Step 3: Design a well-planned tech implementation and integration strategy
Any business-critical solution – like ServiceNow – that collects business data must inevitably be integrated into the broader organizational framework.
As data volumes grow, manual data migration/transfer approaches between systems expose organizations to increasing levels of risk. From flawed data security to poor data quality, such risks can be financially and reputationally costly.
This inherent need for systems integration arguably makes business-critical solutions, including ITSM tools, de facto sources of technical debt. Thus, implementing such solutions requires a well-thought-out implementation and integration strategy.
Why implement ITSM and integrations simultaneously?

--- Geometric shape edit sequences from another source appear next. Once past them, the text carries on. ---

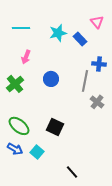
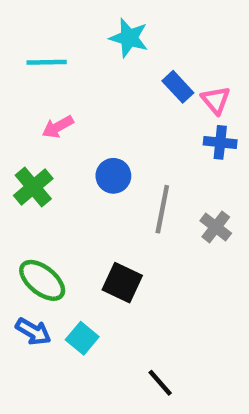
pink triangle: (97, 22) -> (216, 100), moved
cyan star: (58, 33) -> (129, 38), moved, turned 30
pink arrow: (26, 57) -> (58, 127), turned 40
gray line: (85, 81) -> (162, 209), moved

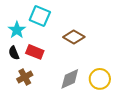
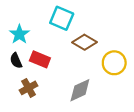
cyan square: (40, 16) -> (62, 18), moved
yellow circle: (100, 79) -> (114, 63), moved

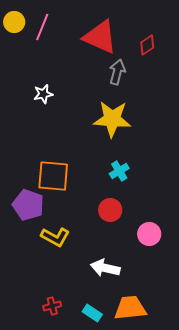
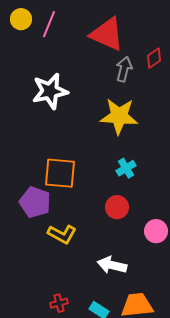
red diamond: (147, 45) -> (154, 58), moved
white star: (43, 94) -> (50, 91), size x1.8

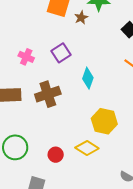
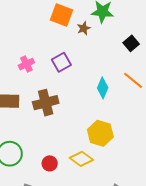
pink cross: (26, 57) -> (26, 64), turned 35
cyan diamond: (88, 78) -> (103, 88), moved

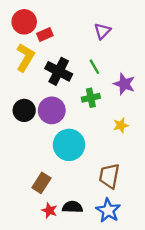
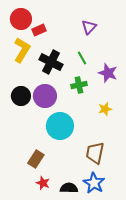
black semicircle: (72, 207) -> (69, 188), moved

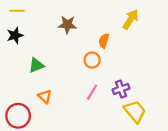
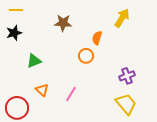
purple cross: (121, 89) -> (127, 76), moved
pink line: (92, 92) -> (71, 94), moved

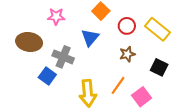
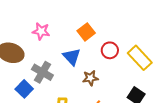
blue triangle: (90, 38) -> (72, 57), turned -30
brown star: (127, 54) -> (90, 78), moved

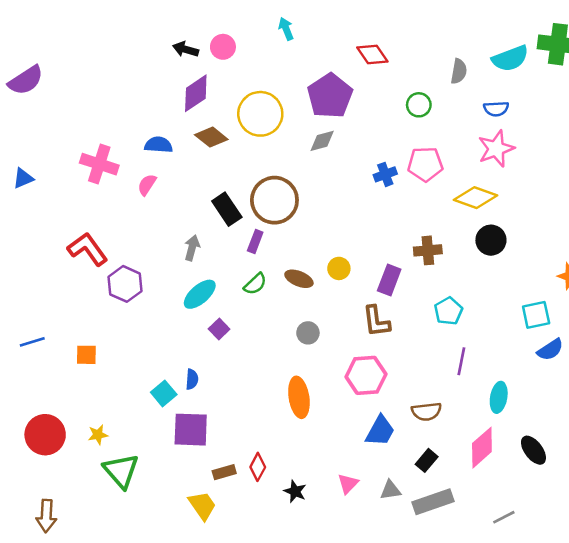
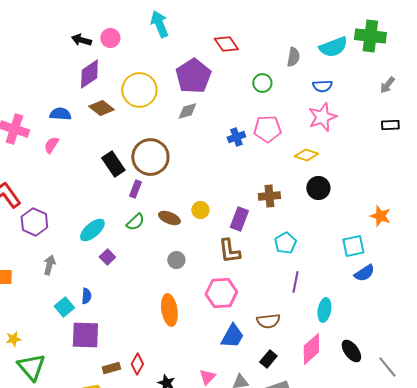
cyan arrow: (286, 29) -> (159, 24), size x1.5
yellow diamond: (475, 198) -> (306, 155), size x0.7
gray arrow: (192, 248) -> (49, 265), moved

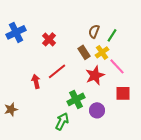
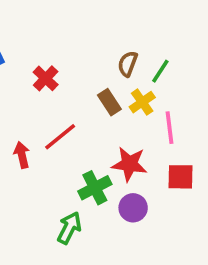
pink line: (117, 66) -> (170, 128), turned 36
red star: (95, 75) -> (129, 164), moved, turned 30

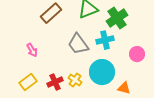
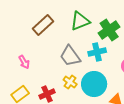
yellow cross: (75, 80) -> (70, 82), moved

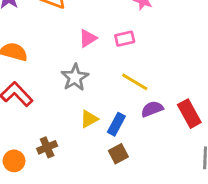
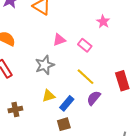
pink rectangle: (125, 39) -> (85, 45), turned 40
purple semicircle: (152, 109) -> (94, 98), turned -42
red rectangle: (189, 114) -> (122, 81), moved

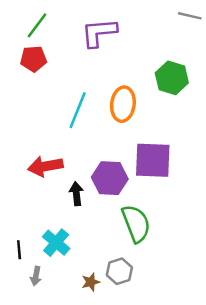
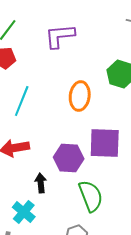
cyan line: (78, 110) -> (22, 101), moved
black arrow: (76, 194) -> (41, 183), moved

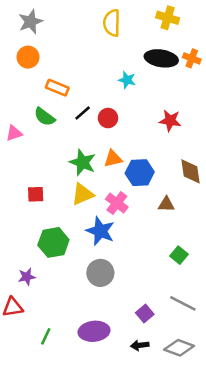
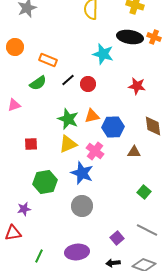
orange circle: (28, 57) -> (15, 47), moved
cyan star: (127, 80) -> (103, 54), size x1.5
green semicircle: (45, 117) -> (38, 83), turned -72
pink triangle: (14, 133) -> (14, 105), moved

Many companies may avoid integrating their ITSM solution up-front, leading to issues with technical debt. It is problematic because your teams and service providers need the ability to access data for reporting, maintaining system integrity, and other business use cases.
When a company takes the standalone implementation approach for its ITSM tool, it has to reimplement the tool while adding integrations.
IT teams must update all processes, rebuild forms, and redo other necessary operations again – following the same steps of the implementation process. To avoid redoing the same work twice, it’s best to implement the ITSM solution and integrations simultaneously.
Naturally, the integration provider rebuilds the integrations and continues expanding their integration spaghetti over time.
Instead of this complex integration approach, it’s best to implement a scalable integration solution that allows you to easily add new integrations to your existing framework.
Also, MSPs with an agile integration solution can serve an extensive customer base and deliver various innovative services. When teams don’t have to constantly rework and rebuild their ITSM implementations and integrations, they can focus on innovating new products/services.
How Perspectium Integrations Help Reduce and Manage Technical Debt
Perspectium offers a complete suite of integration solutions to help you transfer data to the right place at the right time.
You need not worry about maintaining your integrations – it is fully supported and maintained end-to-end by experts at Perspectium.
However, the customer organization still retains ownership of their ServiceNow instance, holding complete control over their data.
If you have already implemented an ITSM tool without considering integration upfront, Perspectium can facilitate seamless integration to maximize the effectiveness of your ITSM implementation.
Our advanced solutions can even optimize your existing tool stack for improved efficiency, reducing the technical debt you’ve already incurred without adding to development rework or costs.
With Perspectium’s automated integration solutions promising high scalability, availability, and throughput, you can easily add new integrations without impacting your ITSM tool’s performance.
Since automated integrations eliminate the need for custom-built code or additional tools, scaling or adding new integrations over time becomes a hassle-free affair.
Perspectium breaks down data and workflow silos through seamless integrations to support teams across the enterprise in working from holistic and unified enterprise data.
The bottom line is that properly planned integrations help reduce technical debt and streamline technical debt management.